======== DATA SUPPLIED

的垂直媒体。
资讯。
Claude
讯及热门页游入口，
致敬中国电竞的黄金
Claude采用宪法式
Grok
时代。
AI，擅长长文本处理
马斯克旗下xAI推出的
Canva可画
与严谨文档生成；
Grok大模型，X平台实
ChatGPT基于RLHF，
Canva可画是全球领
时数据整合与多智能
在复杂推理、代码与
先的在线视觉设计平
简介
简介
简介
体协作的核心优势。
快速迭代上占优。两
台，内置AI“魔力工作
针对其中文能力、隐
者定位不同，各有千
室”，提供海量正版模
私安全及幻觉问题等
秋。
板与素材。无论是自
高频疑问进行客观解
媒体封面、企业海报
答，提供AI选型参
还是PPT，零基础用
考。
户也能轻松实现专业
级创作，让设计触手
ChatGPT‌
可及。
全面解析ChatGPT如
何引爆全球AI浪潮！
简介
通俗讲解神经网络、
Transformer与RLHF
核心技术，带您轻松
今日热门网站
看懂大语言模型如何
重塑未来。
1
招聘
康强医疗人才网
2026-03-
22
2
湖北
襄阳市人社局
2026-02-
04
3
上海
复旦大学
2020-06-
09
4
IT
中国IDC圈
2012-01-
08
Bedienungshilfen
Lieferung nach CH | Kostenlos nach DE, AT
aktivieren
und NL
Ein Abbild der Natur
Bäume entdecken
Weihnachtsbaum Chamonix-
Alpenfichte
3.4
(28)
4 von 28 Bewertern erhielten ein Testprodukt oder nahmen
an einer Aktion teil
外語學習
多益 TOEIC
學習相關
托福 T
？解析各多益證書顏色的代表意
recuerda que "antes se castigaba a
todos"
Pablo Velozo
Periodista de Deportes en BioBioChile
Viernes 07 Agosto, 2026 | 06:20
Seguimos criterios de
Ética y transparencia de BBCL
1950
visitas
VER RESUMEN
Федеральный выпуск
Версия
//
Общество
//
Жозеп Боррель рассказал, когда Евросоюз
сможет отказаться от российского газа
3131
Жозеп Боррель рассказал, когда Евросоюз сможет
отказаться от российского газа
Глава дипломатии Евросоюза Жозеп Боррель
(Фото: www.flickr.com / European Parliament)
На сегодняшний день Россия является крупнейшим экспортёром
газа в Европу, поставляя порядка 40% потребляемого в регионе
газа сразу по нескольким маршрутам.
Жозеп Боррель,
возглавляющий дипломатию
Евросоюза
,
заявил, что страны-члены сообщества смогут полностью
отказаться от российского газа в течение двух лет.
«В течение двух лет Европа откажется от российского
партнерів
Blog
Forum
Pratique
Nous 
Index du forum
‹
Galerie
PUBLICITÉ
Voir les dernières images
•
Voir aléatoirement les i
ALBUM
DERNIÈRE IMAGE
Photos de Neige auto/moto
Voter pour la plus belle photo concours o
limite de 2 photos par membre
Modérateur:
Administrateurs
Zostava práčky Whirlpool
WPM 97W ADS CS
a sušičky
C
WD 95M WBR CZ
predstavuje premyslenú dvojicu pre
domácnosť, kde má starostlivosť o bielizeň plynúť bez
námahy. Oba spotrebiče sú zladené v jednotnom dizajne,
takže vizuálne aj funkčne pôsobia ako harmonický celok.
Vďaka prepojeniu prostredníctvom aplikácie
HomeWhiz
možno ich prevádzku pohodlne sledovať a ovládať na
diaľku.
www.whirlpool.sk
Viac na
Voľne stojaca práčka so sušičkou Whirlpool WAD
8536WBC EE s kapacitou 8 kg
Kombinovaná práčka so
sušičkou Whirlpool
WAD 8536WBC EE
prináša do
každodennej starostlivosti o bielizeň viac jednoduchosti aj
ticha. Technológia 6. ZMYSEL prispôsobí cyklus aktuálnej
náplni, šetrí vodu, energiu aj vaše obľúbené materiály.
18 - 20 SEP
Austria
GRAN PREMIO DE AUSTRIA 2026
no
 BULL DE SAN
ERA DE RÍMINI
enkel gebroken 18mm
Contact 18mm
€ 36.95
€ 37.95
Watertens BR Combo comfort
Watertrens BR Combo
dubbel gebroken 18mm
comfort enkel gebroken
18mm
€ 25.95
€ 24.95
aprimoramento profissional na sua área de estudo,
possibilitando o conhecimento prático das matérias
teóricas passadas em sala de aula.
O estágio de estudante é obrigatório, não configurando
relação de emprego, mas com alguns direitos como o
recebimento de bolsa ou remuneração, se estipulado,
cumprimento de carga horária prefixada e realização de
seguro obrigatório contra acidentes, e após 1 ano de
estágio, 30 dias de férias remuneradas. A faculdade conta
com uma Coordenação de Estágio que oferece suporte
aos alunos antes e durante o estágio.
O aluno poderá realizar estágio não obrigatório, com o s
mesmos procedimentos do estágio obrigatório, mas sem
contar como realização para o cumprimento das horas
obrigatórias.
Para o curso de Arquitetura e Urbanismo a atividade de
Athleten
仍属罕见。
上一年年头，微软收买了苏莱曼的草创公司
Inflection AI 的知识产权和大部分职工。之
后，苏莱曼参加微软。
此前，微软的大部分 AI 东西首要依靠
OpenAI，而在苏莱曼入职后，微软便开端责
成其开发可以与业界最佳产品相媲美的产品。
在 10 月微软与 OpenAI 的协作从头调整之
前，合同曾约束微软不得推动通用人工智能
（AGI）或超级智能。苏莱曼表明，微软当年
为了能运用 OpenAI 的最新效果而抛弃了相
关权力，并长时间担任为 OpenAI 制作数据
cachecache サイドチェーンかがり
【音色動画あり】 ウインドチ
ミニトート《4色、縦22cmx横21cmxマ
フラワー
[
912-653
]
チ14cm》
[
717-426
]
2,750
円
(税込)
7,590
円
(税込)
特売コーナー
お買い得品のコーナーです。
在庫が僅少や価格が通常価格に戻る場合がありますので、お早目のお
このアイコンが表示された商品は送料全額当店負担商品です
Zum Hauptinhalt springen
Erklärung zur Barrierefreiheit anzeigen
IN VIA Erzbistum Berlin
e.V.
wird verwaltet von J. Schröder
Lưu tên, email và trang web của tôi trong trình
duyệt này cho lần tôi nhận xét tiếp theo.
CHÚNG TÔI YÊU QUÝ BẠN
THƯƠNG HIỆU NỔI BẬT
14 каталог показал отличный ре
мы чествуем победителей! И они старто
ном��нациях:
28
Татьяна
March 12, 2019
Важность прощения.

================

Retype the records in full. Keep every line identical to the original.

的垂直媒体。
资讯。
Claude
讯及热门页游入口，
致敬中国电竞的黄金
Claude采用宪法式
Grok
时代。
AI，擅长长文本处理
马斯克旗下xAI推出的
Canva可画
与严谨文档生成；
Grok大模型，X平台实
ChatGPT基于RLHF，
Canva可画是全球领
时数据整合与多智能
在复杂推理、代码与
先的在线视觉设计平
简介
简介
简介
体协作的核心优势。
快速迭代上占优。两
台，内置AI“魔力工作
针对其中文能力、隐
者定位不同，各有千
室”，提供海量正版模
私安全及幻觉问题等
秋。
板与素材。无论是自
高频疑问进行客观解
媒体封面、企业海报
答，提供AI选型参
还是PPT，零基础用
考。
户也能轻松实现专业
级创作，让设计触手
ChatGPT‌
可及。
全面解析ChatGPT如
何引爆全球AI浪潮！
简介
通俗讲解神经网络、
Transformer与RLHF
核心技术，带您轻松
今日热门网站
看懂大语言模型如何
重塑未来。
1
招聘
康强医疗人才网
2026-03-
22
2
湖北
襄阳市人社局
2026-02-
04
3
上海
复旦大学
2020-06-
09
4
IT
中国IDC圈
2012-01-
08
Bedienungshilfen
Lieferung nach CH | Kostenlos nach DE, AT
aktivieren
und NL
Ein Abbild der Natur
Bäume entdecken
Weihnachtsbaum Chamonix-
Alpenfichte
3.4
(28)
4 von 28 Bewertern erhielten ein Testprodukt oder nahmen
an einer Aktion teil
外語學習
多益 TOEIC
學習相關
托福 T
？解析各多益證書顏色的代表意
recuerda que "antes se castigaba a
todos"
Pablo Velozo
Periodista de Deportes en BioBioChile
Viernes 07 Agosto, 2026 | 06:20
Seguimos criterios de
Ética y transparencia de BBCL
1950
visitas
VER RESUMEN
Федеральный выпуск
Версия
//
Общество
//
Жозеп Боррель рассказал, когда Евросоюз
сможет отказаться от российского газа
3131
Жозеп Боррель рассказал, когда Евросоюз сможет
отказаться от российского газа
Глава дипломатии Евросоюза Жозеп Боррель
(Фото: www.flickr.com / European Parliament)
На сегодняшний день Россия является крупнейшим экспортёром
газа в Европу, поставляя порядка 40% потребляемого в регионе
газа сразу по нескольким маршрутам.
Жозеп Боррель,
возглавляющий дипломатию
Евросоюза
,
заявил, что страны-члены сообщества смогут полностью
отказаться от российского газа в течение двух лет.
«В течение двух лет Европа откажется от российского
партнерів
Blog
Forum
Pratique
Nous 
Index du forum
‹
Galerie
PUBLICITÉ
Voir les dernières images
•
Voir aléatoirement les i
ALBUM
DERNIÈRE IMAGE
Photos de Neige auto/moto
Voter pour la plus belle photo concours o
limite de 2 photos par membre
Modérateur:
Administrateurs
Zostava práčky Whirlpool
WPM 97W ADS CS
a sušičky
C
WD 95M WBR CZ
predstavuje premyslenú dvojicu pre
domácnosť, kde má starostlivosť o bielizeň plynúť bez
námahy. Oba spotrebiče sú zladené v jednotnom dizajne,
takže vizuálne aj funkčne pôsobia ako harmonický celok.
Vďaka prepojeniu prostredníctvom aplikácie
HomeWhiz
možno ich prevádzku pohodlne sledovať a ovládať na
diaľku.
www.whirlpool.sk
Viac na
Voľne stojaca práčka so sušičkou Whirlpool WAD
8536WBC EE s kapacitou 8 kg
Kombinovaná práčka so
sušičkou Whirlpool
WAD 8536WBC EE
prináša do
každodennej starostlivosti o bielizeň viac jednoduchosti aj
ticha. Technológia 6. ZMYSEL prispôsobí cyklus aktuálnej
náplni, šetrí vodu, energiu aj vaše obľúbené materiály.
18 - 20 SEP
Austria
GRAN PREMIO DE AUSTRIA 2026
no
 BULL DE SAN
ERA DE RÍMINI
enkel gebroken 18mm
Contact 18mm
€ 36.95
€ 37.95
Watertens BR Combo comfort
Watertrens BR Combo
dubbel gebroken 18mm
comfort enkel gebroken
18mm
€ 25.95
€ 24.95
aprimoramento profissional na sua área de estudo,
possibilitando o conhecimento prático das matérias
teóricas passadas em sala de aula.
O estágio de estudante é obrigatório, não configurando
relação de emprego, mas com alguns direitos como o
recebimento de bolsa ou remuneração, se estipulado,
cumprimento de carga horária prefixada e realização de
seguro obrigatório contra acidentes, e após 1 ano de
estágio, 30 dias de férias remuneradas. A faculdade conta
com uma Coordenação de Estágio que oferece suporte
aos alunos antes e durante o estágio.
O aluno poderá realizar estágio não obrigatório, com o s
mesmos procedimentos do estágio obrigatório, mas sem
contar como realização para o cumprimento das horas
obrigatórias.
Para o curso de Arquitetura e Urbanismo a atividade de
Athleten
仍属罕见。
上一年年头，微软收买了苏莱曼的草创公司
Inflection AI 的知识产权和大部分职工。之
后，苏莱曼参加微软。
此前，微软的大部分 AI 东西首要依靠
OpenAI，而在苏莱曼入职后，微软便开端责
成其开发可以与业界最佳产品相媲美的产品。
在 10 月微软与 OpenAI 的协作从头调整之
前，合同曾约束微软不得推动通用人工智能
（AGI）或超级智能。苏莱曼表明，微软当年
为了能运用 OpenAI 的最新效果而抛弃了相
关权力，并长时间担任为 OpenAI 制作数据
cachecache サイドチェーンかがり
【音色動画あり】 ウインドチ
ミニトート《4色、縦22cmx横21cmxマ
フラワー
[
912-653
]
チ14cm》
[
717-426
]
2,750
円
(税込)
7,590
円
(税込)
特売コーナー
お買い得品のコーナーです。
在庫が僅少や価格が通常価格に戻る場合がありますので、お早目のお
このアイコンが表示された商品は送料全額当店負担商品です
Zum Hauptinhalt springen
Erklärung zur Barrierefreiheit anzeigen
IN VIA Erzbistum Berlin
e.V.
wird verwaltet von J. Schröder
Lưu tên, email và trang web của tôi trong trình
duyệt này cho lần tôi nhận xét tiếp theo.
CHÚNG TÔI YÊU QUÝ BẠN
THƯƠNG HIỆU NỔI BẬT
14 каталог показал отличный ре
мы чествуем победителей! И они старто
ном��нациях:
28
Татьяна
March 12, 2019
Важность прощения.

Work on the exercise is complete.